-- Exercise goal --
Give the entries again exactly, without pictures.

-- Task material --
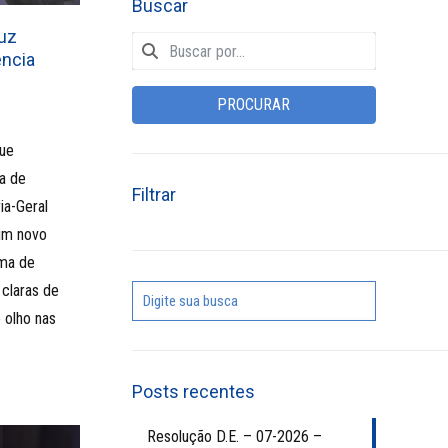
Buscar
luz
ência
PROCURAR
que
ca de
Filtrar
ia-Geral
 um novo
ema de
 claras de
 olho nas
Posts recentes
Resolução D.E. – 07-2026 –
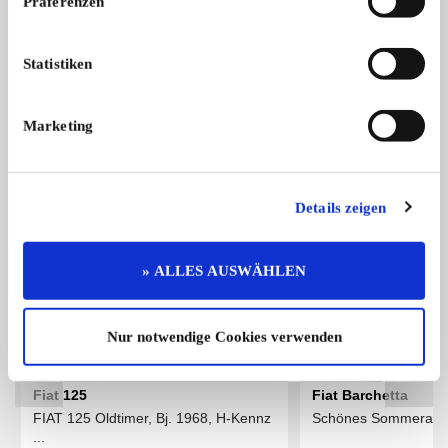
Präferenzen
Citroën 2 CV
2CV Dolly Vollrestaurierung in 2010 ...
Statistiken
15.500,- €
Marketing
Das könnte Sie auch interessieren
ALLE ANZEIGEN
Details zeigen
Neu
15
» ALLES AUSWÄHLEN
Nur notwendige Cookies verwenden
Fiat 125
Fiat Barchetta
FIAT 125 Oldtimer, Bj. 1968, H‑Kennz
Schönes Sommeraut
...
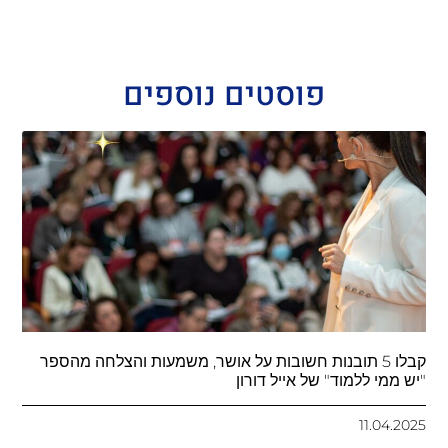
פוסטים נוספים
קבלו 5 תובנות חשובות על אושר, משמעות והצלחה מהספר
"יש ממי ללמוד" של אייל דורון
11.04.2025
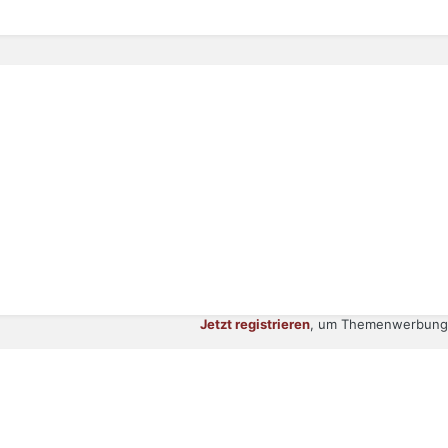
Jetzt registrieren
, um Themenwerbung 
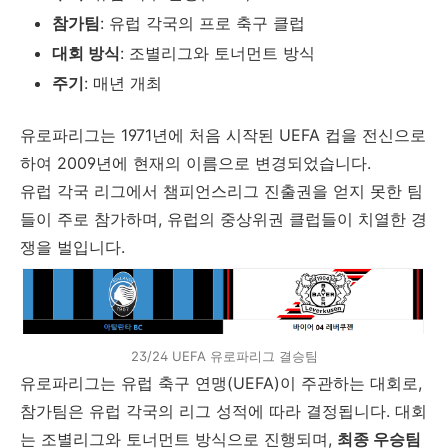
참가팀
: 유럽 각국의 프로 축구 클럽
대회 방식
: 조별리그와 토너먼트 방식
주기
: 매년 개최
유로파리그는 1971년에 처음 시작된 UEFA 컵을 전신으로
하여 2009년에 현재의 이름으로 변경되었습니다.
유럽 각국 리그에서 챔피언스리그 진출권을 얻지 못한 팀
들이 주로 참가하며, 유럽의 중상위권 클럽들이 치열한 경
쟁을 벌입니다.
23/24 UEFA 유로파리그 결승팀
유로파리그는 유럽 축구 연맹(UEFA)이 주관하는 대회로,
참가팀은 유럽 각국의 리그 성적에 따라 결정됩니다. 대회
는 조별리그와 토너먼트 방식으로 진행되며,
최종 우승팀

-- Exercise output --
Buscar
luz
ência
PROCURAR
que
ca de
Filtrar
ia-Geral
 um novo
ema de
 claras de
 olho nas
Posts recentes
Resolução D.E. – 07-2026 –
Präferenzen
Citroën 2 CV
2CV Dolly Vollrestaurierung in 2010 ...
Statistiken
15.500,- €
Marketing
Das könnte Sie auch interessieren
ALLE ANZEIGEN
Details zeigen
Neu
15
» ALLES AUSWÄHLEN
Nur notwendige Cookies verwenden
Fiat 125
Fiat Barchetta
FIAT 125 Oldtimer, Bj. 1968, H‑Kennz
Schönes Sommeraut
...
פוסטים נוספים
קבלו 5 תובנות חשובות על אושר, משמעות והצלחה מהספר
"יש ממי ללמוד" של אייל דורון
11.04.2025
Jetzt registrieren
, um Themenwerbung 
참가팀
: 유럽 각국의 프로 축구 클럽
대회 방식
: 조별리그와 토너먼트 방식
주기
: 매년 개최
유로파리그는 1971년에 처음 시작된 UEFA 컵을 전신으로
하여 2009년에 현재의 이름으로 변경되었습니다.
유럽 각국 리그에서 챔피언스리그 진출권을 얻지 못한 팀
들이 주로 참가하며, 유럽의 중상위권 클럽들이 치열한 경
쟁을 벌입니다.
23/24 UEFA 유로파리그 결승팀
유로파리그는 유럽 축구 연맹(UEFA)이 주관하는 대회로,
참가팀은 유럽 각국의 리그 성적에 따라 결정됩니다. 대회
는 조별리그와 토너먼트 방식으로 진행되며,
최종 우승팀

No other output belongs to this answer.